Retype the following records exactly and exclude the pictures.
*** Input data ***
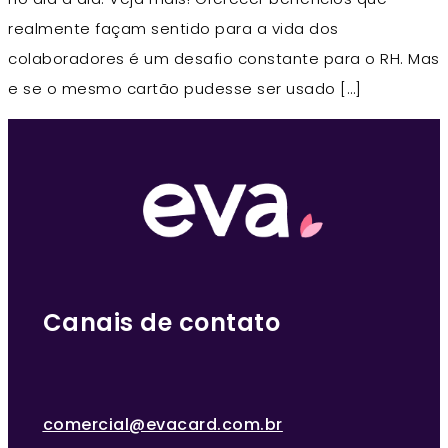
realmente façam sentido para a vida dos
colaboradores é um desafio constante para o RH. Mas
e se o mesmo cartão pudesse ser usado […]
Canais de contato
comercial@evacard.com.br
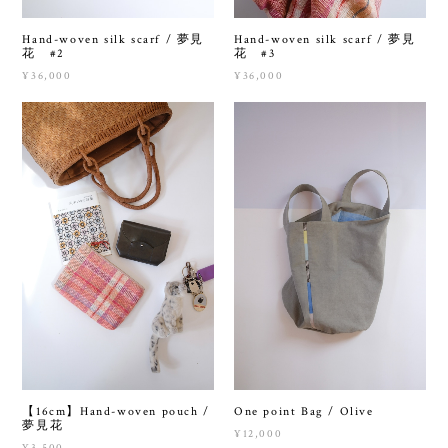
Hand-woven silk scarf / 夢見
Hand-woven silk scarf / 夢見
花 #2
花 #3
¥36,000
¥36,000
【16cm】Hand-woven pouch /
One point Bag / Olive
夢見花
¥12,000
¥3,500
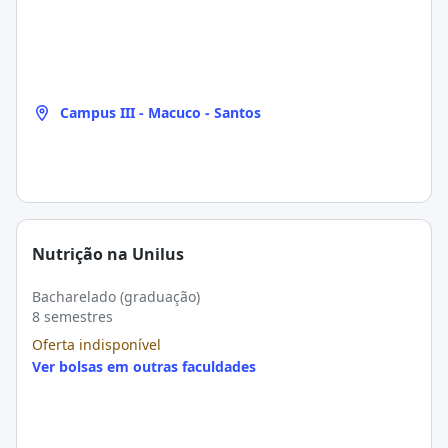
Campus III - Macuco - Santos
Nutrição na Unilus
Bacharelado (graduação)
8 semestres
Oferta indisponível
Ver bolsas em outras faculdades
***
▶ [Answer below]
realmente façam sentido para a vida dos
colaboradores é um desafio constante para o RH. Mas
e se o mesmo cartão pudesse ser usado […]
Canais de contato
comercial@evacard.com.br
Hand-woven silk scarf / 夢見
Hand-woven silk scarf / 夢見
花 #2
花 #3
¥36,000
¥36,000
【16cm】Hand-woven pouch /
One point Bag / Olive
夢見花
¥12,000
¥3,500
Campus III - Macuco - Santos
Nutrição na Unilus
Bacharelado (graduação)
8 semestres
Oferta indisponível
Ver bolsas em outras faculdades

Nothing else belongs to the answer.